Arun concludes, however, that the benefits of the deal are best viewed holistically. “Essar is taking steps to improve their supply logistics which – given their market share – will ultimately improve the UK’s supply chain resilience.”

Arun has worked with Essar for over five years now and says they have been ‘consistently ambitious and entrepreneurial’. This deal is ‘the latest example of their ambition and will have positive implications for the wider supply ecosystem’.

Future resilience

Moving forward, Oikos and Essar are optimistic for the future of the UK’s fuel resilience but recognise that the net zero transition presents a unique set of challenges. They both share a commitment to playing a key role in the decarbonisation of the UK economy.

Essar has ambitious plans to build an energy transition cluster in the North West of England, and is leading the charge in the UK by developing projects in refinery decarbonisation, biofuels, and new energy logistics to help deliver energy transition ambitions.

Support for low carbon fuels

Oikos is similarly exploring partnerships to upgrade their site’s capacity to store and distribute low carbon alternative fuels. “We have previously installed the first generation of diesel blending with FAME,” Arun explains. “Along with the more recent HVO import system.”

The Oikos terminal also has plans to introduce further biofuels with the support of its customers to help with their Renewable Transport Fuel Obligations (RTFO).

Renewable fuels will play an important role in meeting the UK’s climate change commitments, and Oikos and Essar say they welcomed the Government’s consultation on the Low Carbon Fuels Strategy. They are confident that the Government’s response and final strategy will support industry in making the right choices to transition to low carbon fuels when it is published.
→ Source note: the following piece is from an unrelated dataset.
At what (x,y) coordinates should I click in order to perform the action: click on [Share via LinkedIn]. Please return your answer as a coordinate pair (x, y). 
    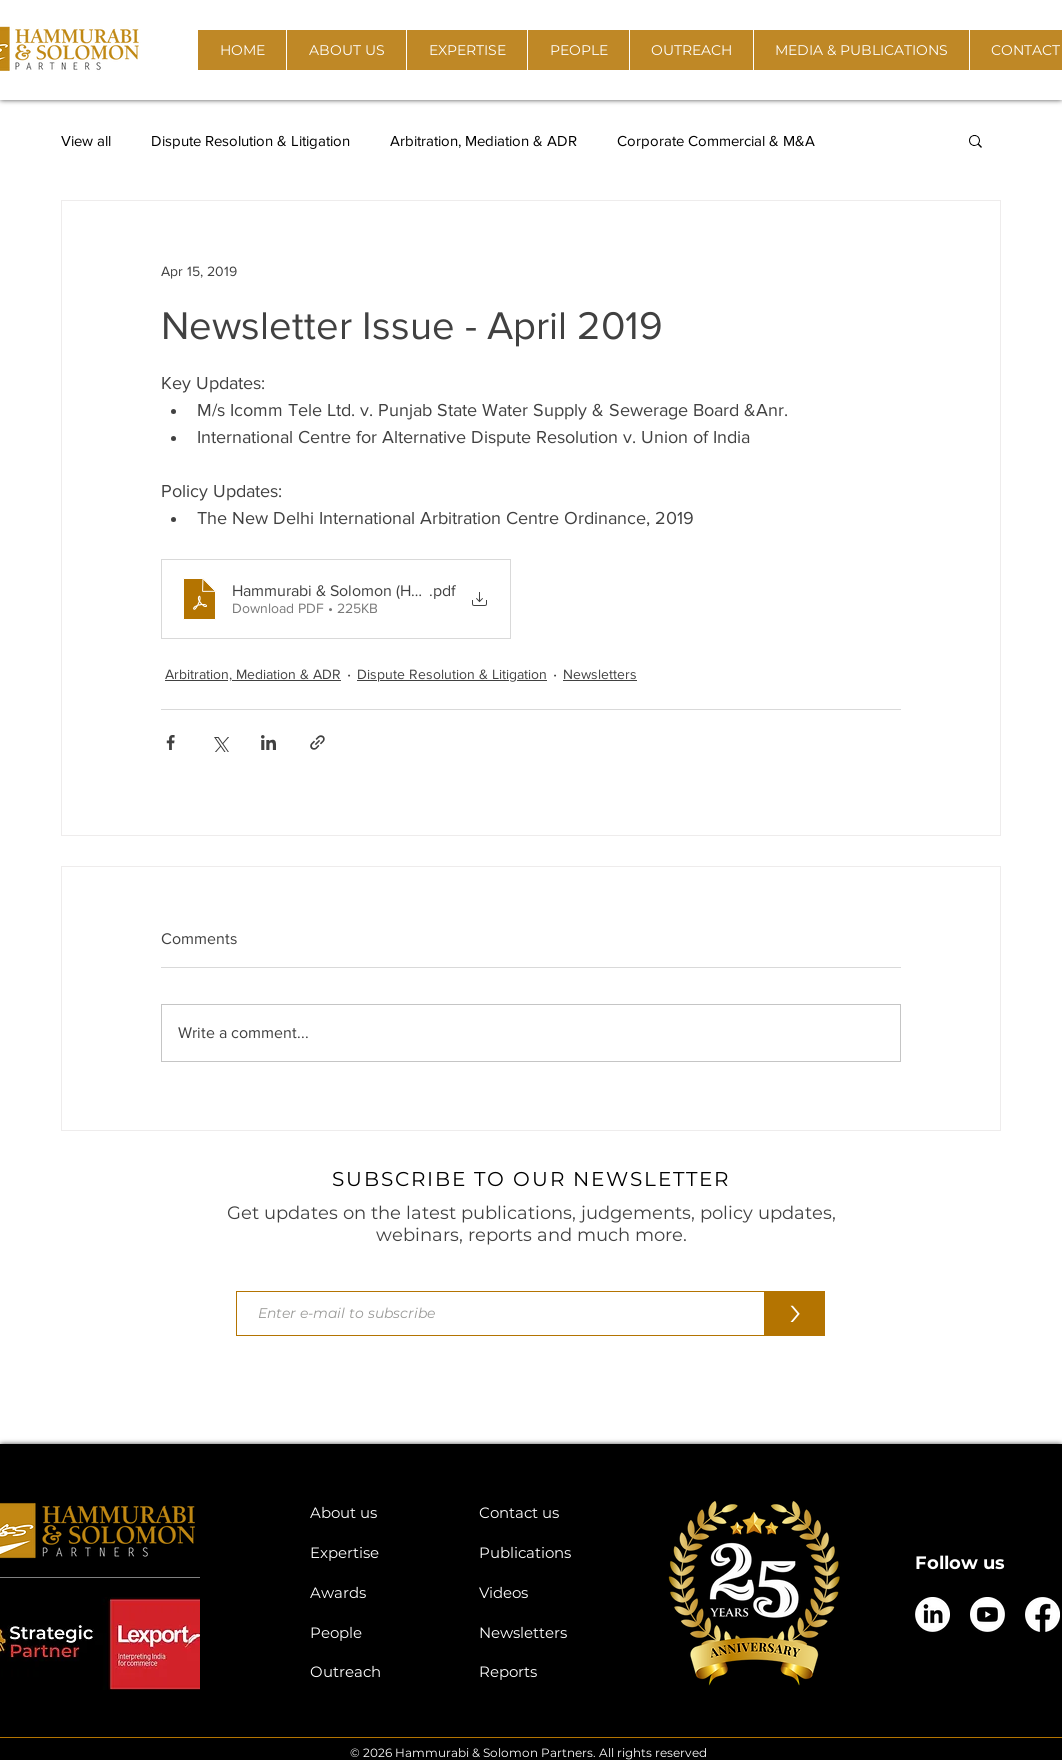     Looking at the image, I should click on (268, 742).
The two organisations share the view that terminals and suppliers are prepared to rebalance their existing infrastructure for the low carbon future, but they believe current fuel networks will be vital during the transition.

Traditional fuels operate within a well-developed supply chain with a history of successfully servicing the UK’s transportation requirements, and Arun points to the number of supply routes into the South East as evidence of this.

“As the transition gains pace, investment in existing fuel infrastructure will be crucial to maintain resilience and support the shift to less proven supply chains.”